The only exception are symmetric tensors, i.e., such that for both indices contravariant or both indices covariant the components don't change under exchange of these arguments, because if
$$T_{ij}=T_{ji}$$
then
$${T^k}_j=\eta^{ki} T_{ij} = \eta^{ki} T_{ji} = {T_j}^k.$$
Then, obviously the horizontal placement is irrelevant.

 

[vanhees71]

$$ {\eta}^{\mu\nu} = {\Lambda}^{\mu}_{\sigma} {\Lambda}^{\nu}_{\gamma}{\eta}^{\sigma\gamma} $$
This expression. I am trying to write it without the indices, but don't know where they go on the lambda tensor

That's exactly the prime example, where physics texts written in such a sloppy way, get useless!

 

[pervect]

$$ {\eta}^{\mu\nu} = {\Lambda}^{\mu}_{\sigma} {\Lambda}^{\nu}_{\gamma}{\eta}^{\sigma\gamma} $$
This expression. I am trying to write it without the indices, but don't know where they go on the lambda tensor

The object in question, $\Lambda$, are transformations.

There are unfortunately multiple conventions, but I use the conventions in MTW, and re-write expressions that don't follow the convention I use so that the follow the conventions I use. The conventions I use are as follows, from the text "Gravitation" by MTW, sec $2.9, pg 66.

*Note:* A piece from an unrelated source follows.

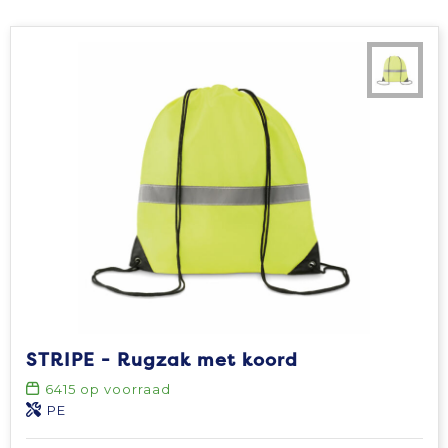
STRIPE - Rugzak met koord
6415
op voorraad
PE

One never need to memorize the index positions in these transformation laws. One need only line the indices up so that (1) free indices on each side of the equation are in the same position; and (2) summed indices appear once up and once down. Then all will be correct! (Note:the indices on $\Lambda$ always run from "northwest" to "southeast").

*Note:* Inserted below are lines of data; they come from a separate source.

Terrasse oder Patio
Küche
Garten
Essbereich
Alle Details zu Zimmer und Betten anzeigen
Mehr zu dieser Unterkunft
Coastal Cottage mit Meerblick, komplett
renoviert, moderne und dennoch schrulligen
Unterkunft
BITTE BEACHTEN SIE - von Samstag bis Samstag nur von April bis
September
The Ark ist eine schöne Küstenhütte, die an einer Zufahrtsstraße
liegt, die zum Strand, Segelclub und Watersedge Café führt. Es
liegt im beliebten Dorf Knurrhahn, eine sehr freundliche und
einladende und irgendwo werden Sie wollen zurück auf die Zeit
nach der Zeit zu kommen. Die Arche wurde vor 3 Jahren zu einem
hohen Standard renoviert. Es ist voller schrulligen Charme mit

If I see something that doesn't meet these rules, I re-write it so that it does. A corollary of this is that transformation objects like $\Lambda$ are written in tensor notation, but aren't

 

[vanhees71]

The index position is crucial, or how else would you make sense of an equation like
[EDIT: Corrected in view of #12]
$${(\Lambda^{-1})^{\mu}}_{\nu} ={\Lambda_{\nu}}^{\mu} = \eta^{\mu \rho} \eta_{\nu \sigma} {\Lambda^{\sigma}}_{\rho}?$$
In matrix notation it's saying that
$$\hat{\Lambda}^{-1}=\hat{\eta} \hat{\Lambda}^{\text{T}} \hat{\eta}.$$

 

[weirdoguy]

@vanhees71 something is wrong with the indices: there is only one $\rho$ - the lowest $\mu$ on the right should also be $\rho$.

 

[vanhees71]

You are right. It's not only the positioning of the indices that's important but also their naming ;-). I've corrected the formula.